Tuesday, 7 January 2014

The day of Pelagios: Berlin 11.12.13

Before the seasonal break of mince pies and Glühwein, the Pelagios team held a meeting in Berlin to address a range of issues relating to geospatial data aggregation and analysis. The fact that we were holding this in Berlin reflected the fortunate co-presence there of a number of different digital humanities initiatives. Our hosts were the German Archaeological Institute (or DAI), the ICT Director, Reinhard Förtsch, along with his researchers Philipp Gerth and Wolfgang Schmidle. Others joining us were:
The meeting presented us with the opportunity to talk first about Pelagios and its evolution. The Pelagios model of phases 1 and 2 uses annotations to facilitate linking (in our case through common references to places) rather than trying to unify different models. By enabling linking, each partner’s site also serves as a gateway to another, thereby maximizing the potential discoverability of these resources and avoiding fruitless attempts at creating individual portals that are supposed to do everything. Yet, even if we are decentralized, for linking to be facilitated we need a lightweight structure.

In Pelagios phase 3 work is concentrating on three areas. Since we are extending our model into new regions and time periods, gazetteers - essentially databases of place names - are crucial. Again our approach is to enable the linking between resources rather than trying to build a super gazetteer that contains all place names over time. With the aim of aligning gazetteers, we are currently investigating interoperability: What might a gazetteer 'ecosystem' look like? Options include using popular gazetteers as a backbone, though each come with drawbacks (the Getty Thesaurus of Geographic Names is heavily curated, minimizing community involvement, while Geonames includes extraneous information like every hotel in Berlin), and the SKOS vocabulary 'close match' label to enable links between gazetteers. For the meeting we've brought along a first preview of our 'cross gazetteer search', which runs on top of the linkages between the datasets from Pleiades and DARE. A screenshot of the user interface to the system is shown below.

Figure 1. Cross-Gazetteer Search Preview UI

Our second task is to enable annotations to be made on primary data (both textual and visual), so that place names can be identified. Initial attempts at building a toolkit for annotating texts will be discussed in forthcoming posts on this blog. As for the challenge of annotating maps, two questions are particularly relevant: where can we get computers to do the heavy lifting? And where do humans have to come into the loop? Finally, we are also investigating ways of visualizing the resources in our network. Our heat map provides an early indication not only of the spatial spread but also the intensity of the resources.

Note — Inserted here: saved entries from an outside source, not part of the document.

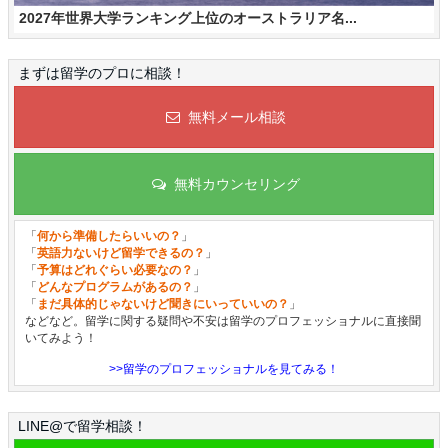
2027年世界大学ランキング上位のオーストラリア名...
まずは留学のプロに相談！
無料メール相談
無料カウンセリング
「
何から準備したらいいの？
」
「
英語力ないけど留学できるの？
」
「
予算はどれぐらい必要なの？
」
「
どんなプログラムがあるの？
」
「
まだ具体的じゃないけど聞きにいっていいの？
」
などなど。留学に関する疑問や不安は留学のプロフェッショナルに直接聞
いてみよう！
>>留学のプロフェッショナルを見てみる！
LINE@で留学相談！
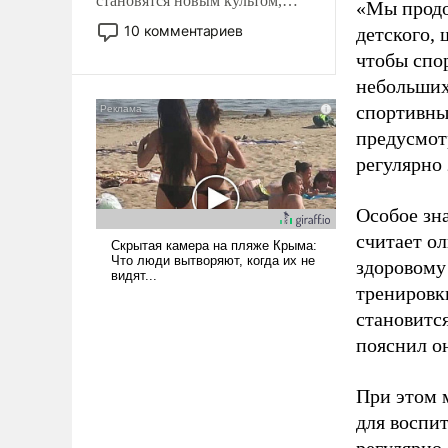
становятся новым культом,
«Мы продо
постепенно вытесняя и
10 комментариев
детского, 
отменяя традиционное
чтобы спо
требование к человеку – быть
небольших
мужественным и твердым под
спортивны
ударами судьбы, брать на себя
ответственность, помогать
предусмот
слабым, идти вперед и
регулярно 
адаптироваться.
Особое зн
считает о
здоровому
тренировки
становитс
пояснил о
При этом м
для воспи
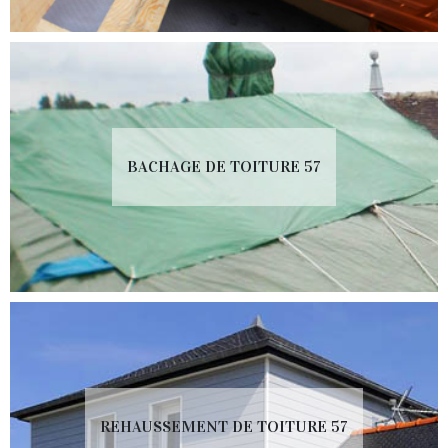
BACHAGE DE TOITURE 57
REHAUSSEMENT DE TOITURE 57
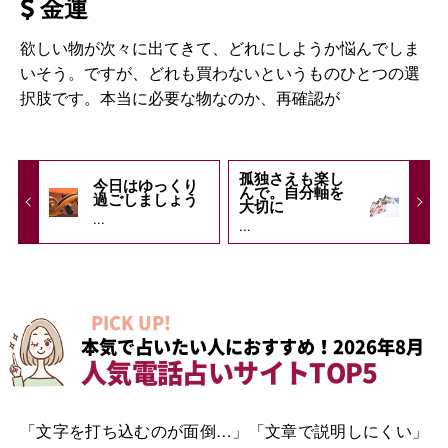
金運
欲しい物が次々に出てきて、どれにしようか悩んでしま
いそう。ですが、どれも買わないというものひとつの選
択肢です。本当に必要な物なのか、再確認が
孤独さえも楽し
今日はゆっくり
んで。自分軸を
過ごしましょう
大切に
...
...
PICK UP!
本気で占いたい人におすすめ！2026年8月
人気電話占いサイトTOP5
「文字を打ち込むのが面倒…」「文章で説明しにくい」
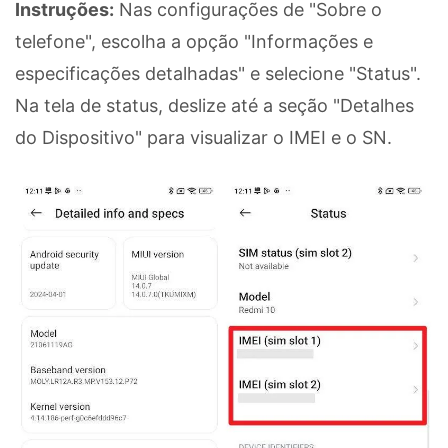
Instruções:
Nas configurações de "Sobre o
telefone", escolha a opção "Informações e
especificações detalhadas" e selecione "Status".
Na tela de status, deslize até a seção "Detalhes
do Dispositivo" para visualizar o IMEI e o SN.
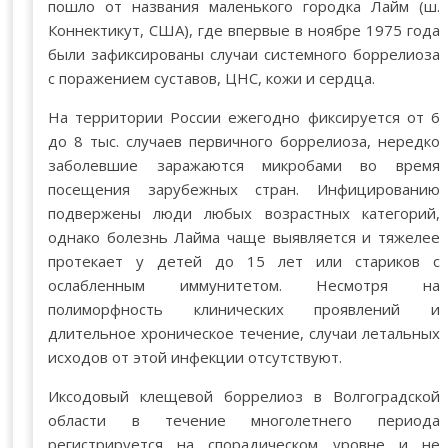
пошло от названия маленького городка Лайм (ш.
Коннектикут, США), где впервые в ноябре 1975 года
были зафиксированы случаи системного боррелиоза
с поражением суставов, ЦНС, кожи и сердца.
На территории России ежегодно фиксируется от 6
до 8 тыс. случаев первичного боррелиоза, нередко
заболевшие заражаются микробами во время
посещения зарубежных стран. Инфицированию
подвержены люди любых возрастных категорий,
однако болезнь Лайма чаще выявляется и тяжелее
протекает у детей до 15 лет или стариков с
ослабленным иммунитетом. Несмотря на
полиморфность клинических проявлений и
длительное хроническое течение, случаи летальных
исходов от этой инфекции отсутствуют.
Иксодовый клещевой боррелиоз в Волгоградской
области в течение многолетнего периода
регистрируется на спорадическом уровне и не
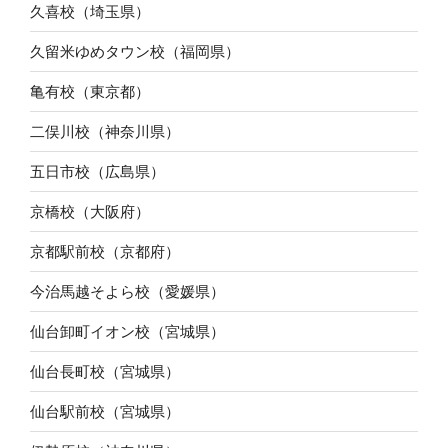
久喜校（埼玉県）
久留米ゆめタウン校（福岡県）
亀有校（東京都）
二俣川校（神奈川県）
五日市校（広島県）
京橋校（大阪府）
京都駅前校（京都府）
今治馬越そよら校（愛媛県）
仙台卸町イオン校（宮城県）
仙台長町校（宮城県）
仙台駅前校（宮城県）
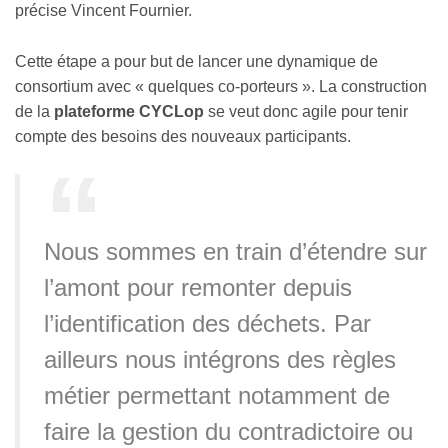
précise Vincent Fournier.
Cette étape a pour but de lancer une dynamique de
consortium avec « quelques co-porteurs ». La construction
de la
plateforme CYCLop
se veut donc agile pour tenir
compte des besoins des nouveaux participants.
Nous sommes en train d’étendre sur
l’amont pour remonter depuis
l’identification des déchets. Par
ailleurs nous intégrons des règles
métier permettant notamment de
faire la gestion du contradictoire ou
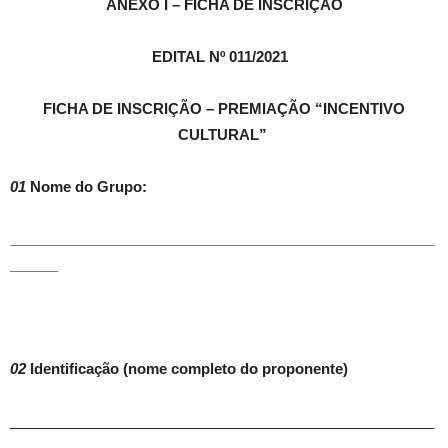
ANEXO I – FICHA DE INSCRIÇÃO
EDITAL Nº 011/2021
FICHA DE INSCRIÇÃO – PREMIAÇÃO “INCENTIVO
CULTURAL”
01
Nome do Grupo:
_____________________________________________________
______
02
Identificação (nome completo do proponente)
_____________________________________________________
______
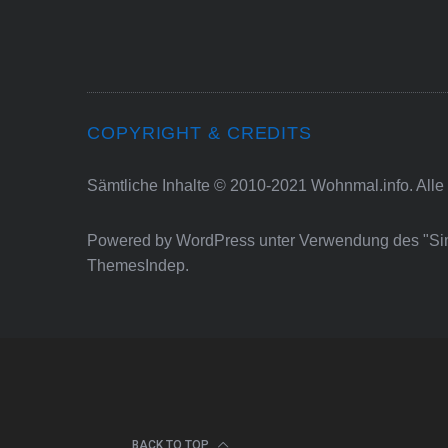
COPYRIGHT & CREDITS
Sämtliche Inhalte © 2010-2021 Wohnmal.info. Alle
Powered by
WordPress
unter Verwendung des "S
ThemesIndep
.
BACK TO TOP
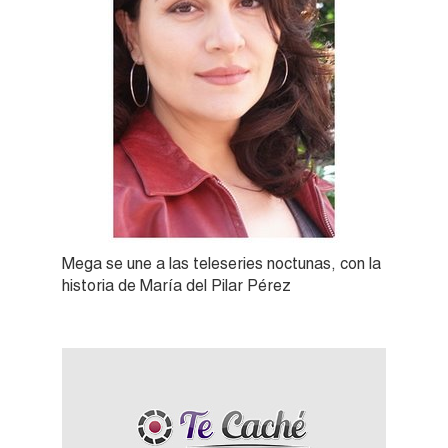
Mega se une a las teleseries noctunas, con la
historia de María del Pilar Pérez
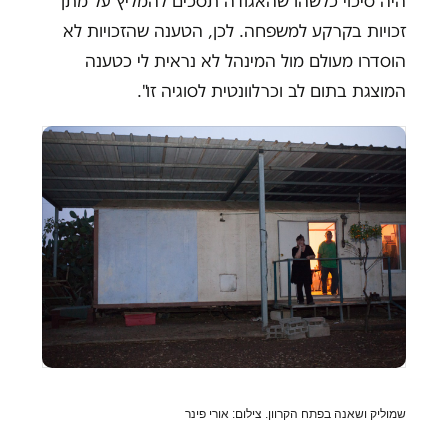
היה סיכוי כלשהו שהאגודה תסכים להמליץ על מתן
זכויות בקרקע למשפחה. לכן, הטענה שהזכויות לא
הוסדרו מעולם מול המינהל לא נראית לי כטענה
המוצגת בתום לב וכרלוונטית לסוגיה זו".
שמוליק ושאנה בפתח הקרוון. צילום: אורי פינר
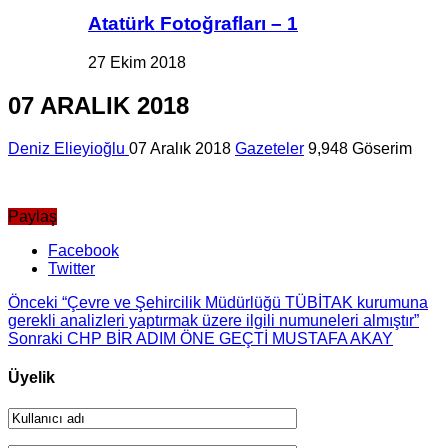
Atatürk Fotoğrafları – 1
27 Ekim 2018
07 ARALIK 2018
Deniz Elieyioğlu
07 Aralık 2018
Gazeteler
9,948 Göserim
Paylaş
Facebook
Twitter
Önceki
“Çevre ve Şehircilik Müdürlüğü TÜBİTAK kurumuna
gerekli analizleri yaptırmak üzere ilgili numuneleri almıştır”
Sonraki
CHP BİR ADIM ÖNE GEÇTİ MUSTAFA AKAY
Üyelik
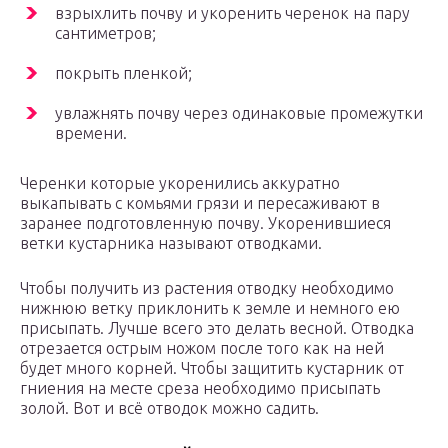
взрыхлить почву и укоренить черенок на пару
сантиметров;
покрыть пленкой;
увлажнять почву через одинаковые промежутки
времени.
Черенки которые укоренились аккуратно
выкапывать с комьями грязи и пересаживают в
заранее подготовленную почву. Укоренившиеся
ветки кустарника называют отводками.
Чтобы получить из растения отводку необходимо
нижнюю ветку приклонить к земле и немного ею
присыпать. Лучше всего это делать весной. Отводка
отрезается острым ножом после того как на ней
будет много корней. Чтобы защитить кустарник от
гниения на месте среза необходимо присыпать
золой. Вот и всё отводок можно садить.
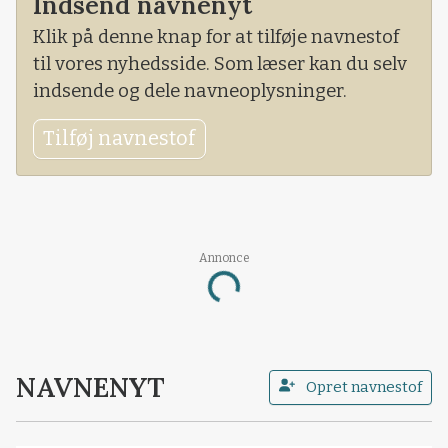
Indsend navnenyt
Klik på denne knap for at tilføje navnestof
til vores nyhedsside. Som læser kan du selv
indsende og dele navneoplysninger.
Tilføj navnestof
Loading...
Annonce
NAVNENYT
Opret navnestof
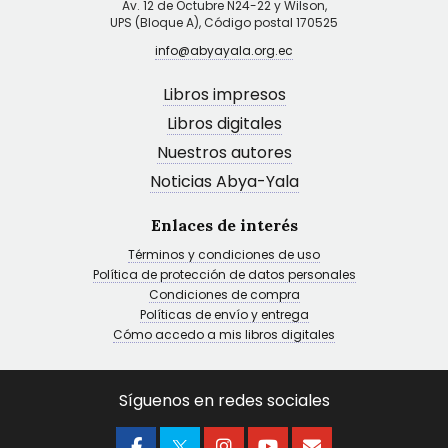
Av. 12 de Octubre N24-22 y Wilson,
UPS (Bloque A), Código postal 170525
info@abyayala.org.ec
Libros impresos
Libros digitales
Nuestros autores
Noticias Abya-Yala
Enlaces de interés
Términos y condiciones de uso
Política de protección de datos personales
Condiciones de compra
Políticas de envío y entrega
Cómo accedo a mis libros digitales
Síguenos en redes sociales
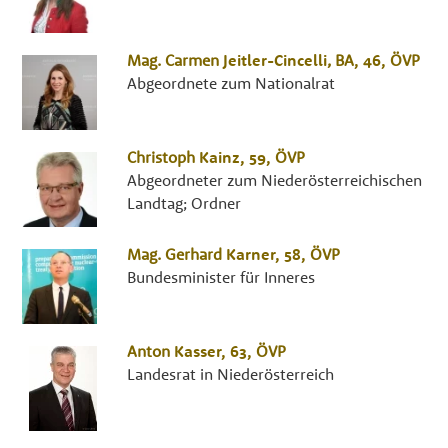
Mag.
Carmen
Jeitler-Cincelli
,
BA
, 46,
ÖVP
Abgeordnete zum Nationalrat
Christoph
Kainz
, 59,
ÖVP
Abgeordneter zum Niederösterreichischen
Landtag; Ordner
Mag.
Gerhard
Karner
, 58,
ÖVP
Bundesminister für Inneres
Anton
Kasser
, 63,
ÖVP
Landesrat in Niederösterreich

These three areas—relating to gazetteer interoperability, annotation methods and visualization—were the subjects of discussion.

Gazetteers
The DAI started work in May to build a gazetteer of the Institute’s archaeological and bibliographical records. They have also been working with Wikidata and Wikimedia to explore how knowledge about the Roman frontier (the ‘Limes’) can be aggregated and used. One such example is an interactive timeline (seen below), showing how the border changed over time. Markus Schnöpf is currently working on a gazetteer for the Islamic world, which could help provide the basis for future Pelagios activity with Islamic texts. Meanwhile, at Stanford, Josh Ober’s team are developing a digital version of Mogen Hansen’s Polis inventory, which will not only provide a comprehensive dataset of settlements in ancient Greece, but also allow them to be searched in various ways using a simple browser plug in map. (Watch this space for developments.) These projects join a list that includes Pleiades, the Digital Atlas of the Roman Empire, Chinese Historical GIS, and Past Place, as the key protagonists taking the first steps towards creating a gazetteer ecosystem.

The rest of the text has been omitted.